Kebenaran Akan Menemukan Jalannya Sendiri
PEMBUKTIAN gugatan CMNP bermula muncul dari kesaksian Mohammad Jusuf Hamka pada Rabu, 15 Oktober 2025. Di hadapan majelis hakim yang berseragam hitam toga dan berkalung emas lambang keadilan, pria berkacamata yang sering disapa Babah Alun itu menarik napas panjang sebelum memulai kesaksiannya.
”Saya telah berulang kali menolong Hary Tanoe, bahkan membantu permodalan bisnisnya sejak tahun 1994–1995,” ujarnya dengan suara berat menahan emosi. ”Namun justru saya yang dizalimi berulang kali.”

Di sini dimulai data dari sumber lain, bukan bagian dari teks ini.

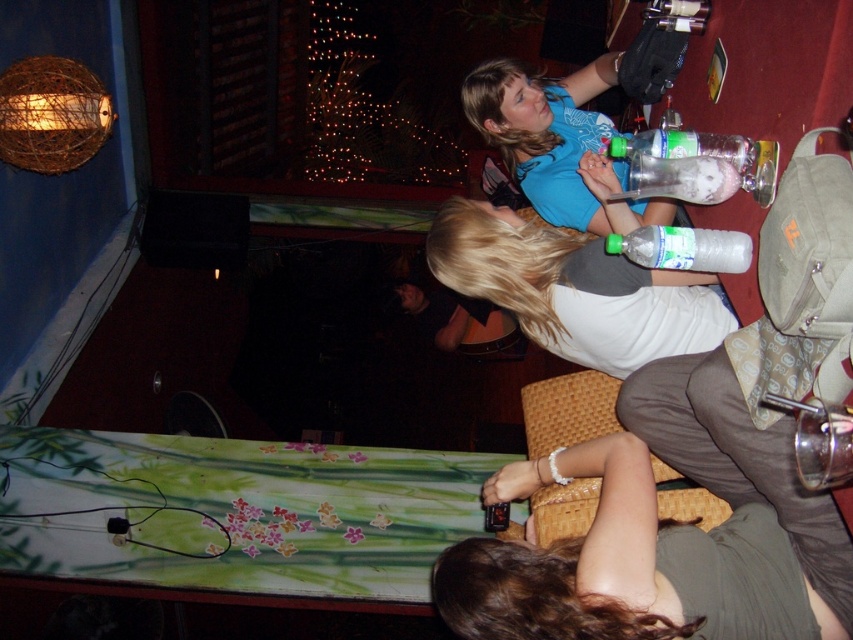 Question: Which of the following is the farthest from the observer?

Choices:
 (A) (672, 250)
 (B) (682, 179)

Answer: (B)

Question: Is dark green fabric at lower right bigger than blue fabric shirt at upper center?

Choices:
 (A) no
 (B) yes

Answer: (A)

Question: Which point is closer to the camera?

Choices:
 (A) (614, 58)
 (B) (727, 257)
 (C) (555, 301)

Answer: (B)

Question: Which of the following is the closest to the observer?

Choices:
 (A) translucent plastic bottle at upper right
 (B) translucent plastic bottle at upper center

Answer: (B)

Question: Can you confirm if blue fabric shirt at upper center is smaller than translucent plastic bottle at upper center?

Choices:
 (A) yes
 (B) no

Answer: (B)

Question: Can you confirm if dark green fabric at lower right is positioned below woven brown chair at lower center?

Choices:
 (A) yes
 (B) no

Answer: (B)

Ia bercerita panjang tentang jejak awal pertemuannya dengan Bambang Hary Iswanto Tanoesoedibjo nama lengkap bos MNC Group itu. Pertolongan pertama datang ketika Hary Tanoe tersandung masalah usai mengakuisisi Bank Papan Sejahtera. Tak lama, Jusuf ikut membantu memodali akuisisi Bank Mashill dan PT Bentoel Internasional Investama Tbk, yang kala itu menghasilkan keuntungan Rp 60 miliar.
”Tapi Hary Tanoe hanya membagi Rp 900 juta,” kata Jusuf dengan getir.
Kulminasinya tatkala melalui surat bernomor Ref No. 059/Dir/HT-BI/V/99, 7 Mei 1999, No. 064/Dir/HT-BI/V/99, 10 Mei 1999, dan No. 068/Dir/HT-BI/V/99, 12 Mei 1999, perihal Revised Proposal of Our Letter dated 7 May 1999, Hary Tanoe mengajukan penawaran tukar menukar surat berharga kepada Jusuf Hamka. Dua hari kemudian, 12 Mei 1999, sesuai surat No. 068/Dir/HT-BI/V/99, CMNP memberikan surat berharga kepada Hary Tanoe dalam bentuk Medium Term Notes (MTN) Bank CIC senilai Rp 153,5 miliar dan Obligasi senilai Rp 189 miliar. Sedangkan Hary Tanoe memberikan NCD PT Bank Unibank Tbk senilai USD 28 juta.
Hary Tanoe berhasil mencairkan MTN Bank CIC senilai Rp 153,5 miliar dan Obligasi senilai Rp 189 miliar. Sedangkan Jusuf Hamka, lagi-lagi apes dikelabui Hary Tanoe, gagal mencairkan NCD PT Bank Unibank Tbk senilai USD 28 juta. Melalui surat No. PB-1717/BPPN/0802, BPPN menyatakan bahwa NCD yang diserahkan Hary Tanoe kepada Jusuf Hamka tidak memenuhi syarat alias ineligible untuk dibayarkan.
”Penerbitan NCD PT Unibank melanggar ketentuan Surat Edaran BI No. 21/27/UPG (1988), Surat Keputusan Direksi BI No. 31/32/KEP/DIR (1998), serta Ketentuan Program Penjaminan Pemerintah,” tulis BPPN. Sikap BPPN setali tiga uang dengan putusan Peninjauan Kembali No. 376 PK/Pdt/2008: NCD yang diserahkan Hary Tanoe tidak sah alias bodong.